Sergio de larrea wagt den nba-coup – und kann bis juni zurückziehen
Sergio de Larrea hat sich in letzter Sekunde für den NBA-Draft 2026 eingetragen – und damit eine Bombe gelegt, die erst in zwei Monaten detonieren könnte. Der 20-jährige Valencia-Basket-Routinier nutzte die Early-Entry-Option, um zu spüren, ob ein Klub ihn schon jetzt in der ersten Runde zieht. Bis zum 13. Juni darf er seinen Namen wieder zurückziehen, falls die Signale nicht stimmen.
Warum der draft-check genau jetzt kommt
Die Uhr tickte. Um 23:59 Uhr Ortszeit endete die Frist, sich als „Early Entry“ zu registrieren – ein freiwilliger Schritt, den Spieler gehen können, bevor sie mit 22 automatisch draftbereit sind. De Larrea sprang kurz davor ab, anders als sein spanischer Landsmann Aday Mara, der nach nur einem Jahr an der University of Michigan ebenfalls die Liga testet. Beide wollen wissen, wo sie wirklich stehen.

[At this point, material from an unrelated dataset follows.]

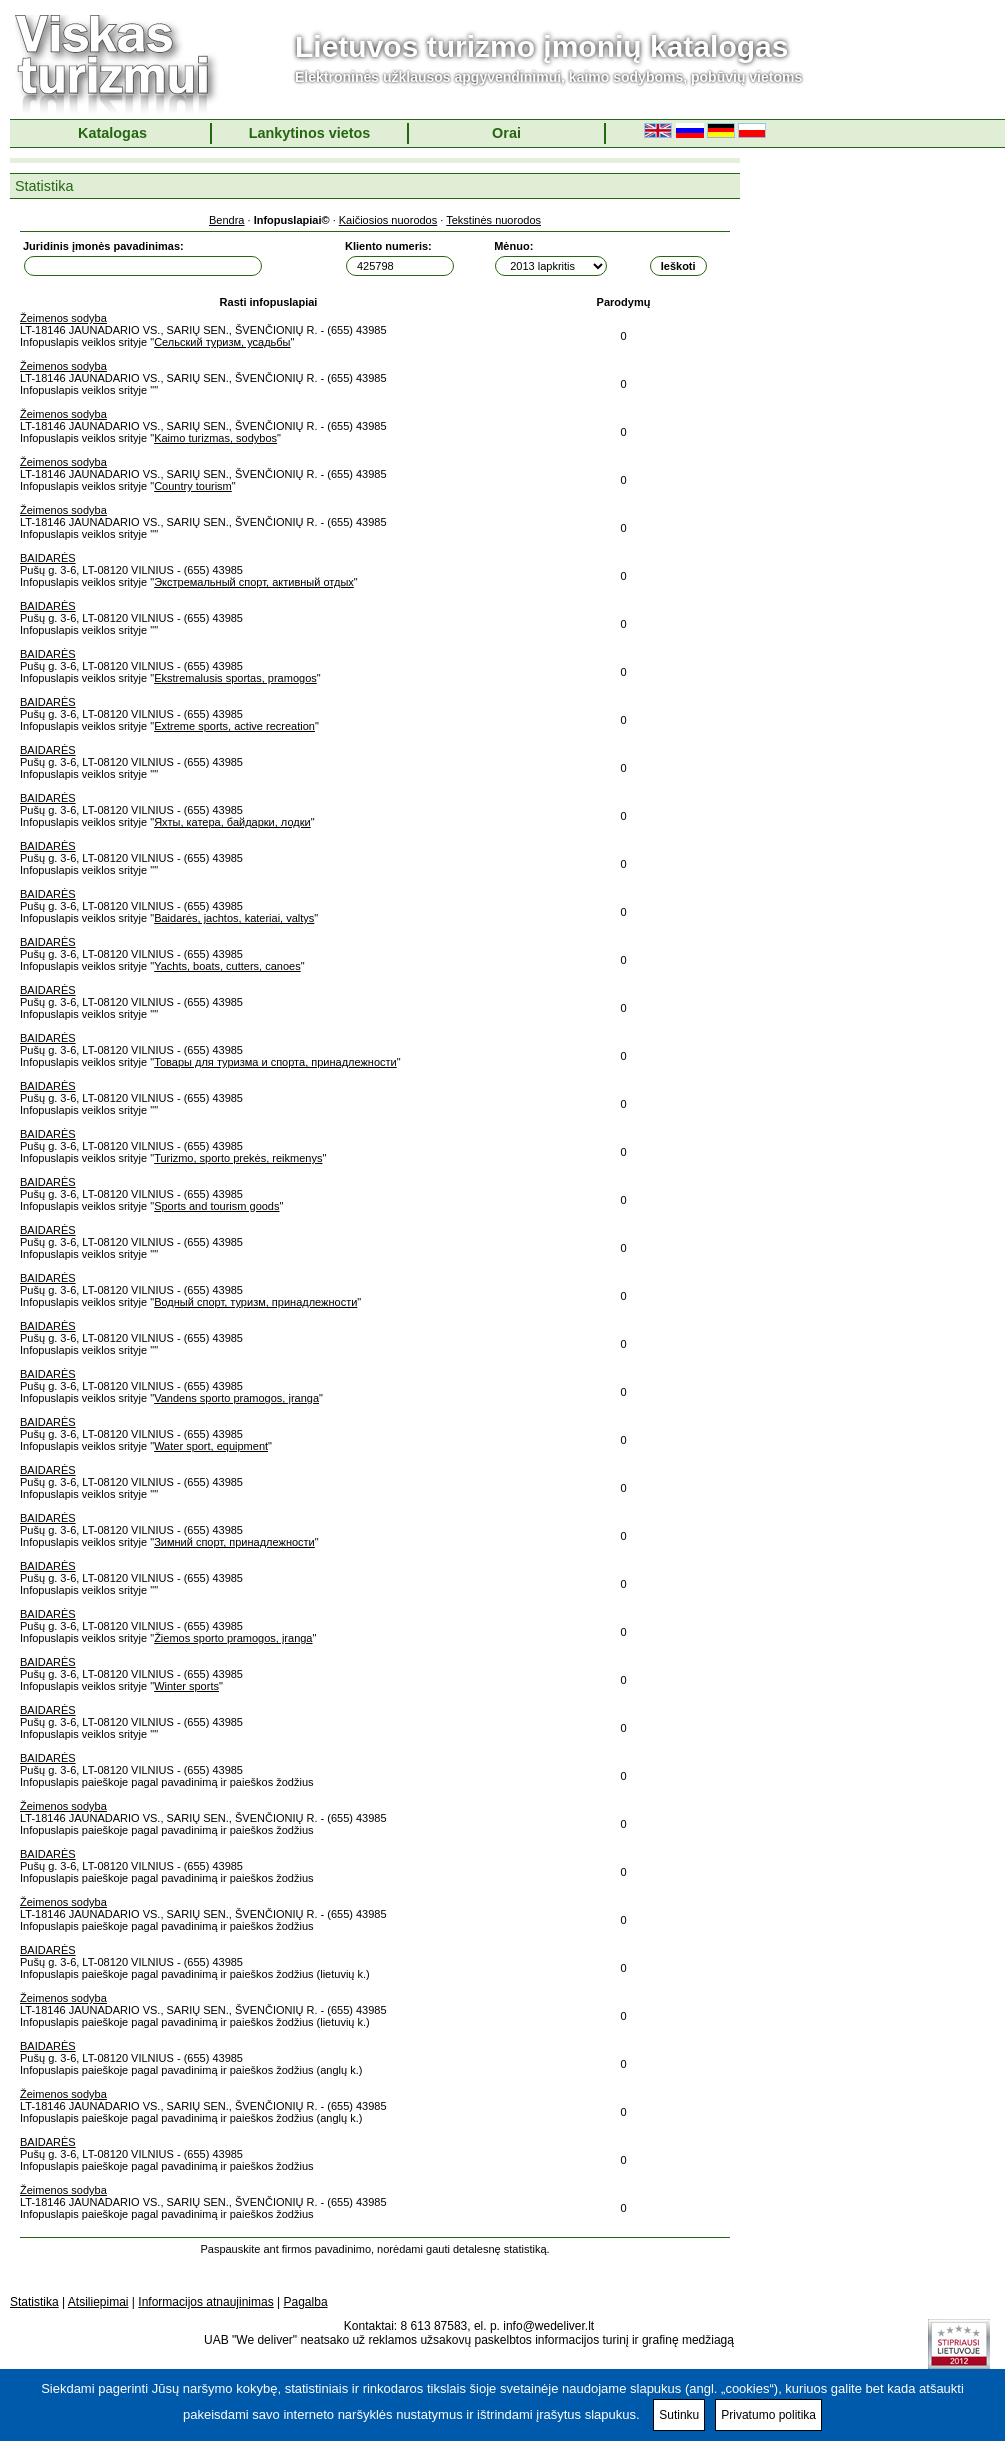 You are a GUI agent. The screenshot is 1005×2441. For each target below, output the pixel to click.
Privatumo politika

Valencia hatte den Vallisolitaner erst 2023 bis 2028 an sich gebunden, doch ein Ausstieg für die NBA war von Anfang an in den Vertrag geschrieben. Letzten Sommer zögerte De Larrea noch, weil seine Datenlage dünn war. Zwölf Monate später liegt ein solides Paket vor: 8,4 Punkte, 3,7 Assists, 1,8 Rebounds in durchschnittlich 21 Minuten ACB-Einsatzzeit, dazu 41 Prozent aus dem Dreier.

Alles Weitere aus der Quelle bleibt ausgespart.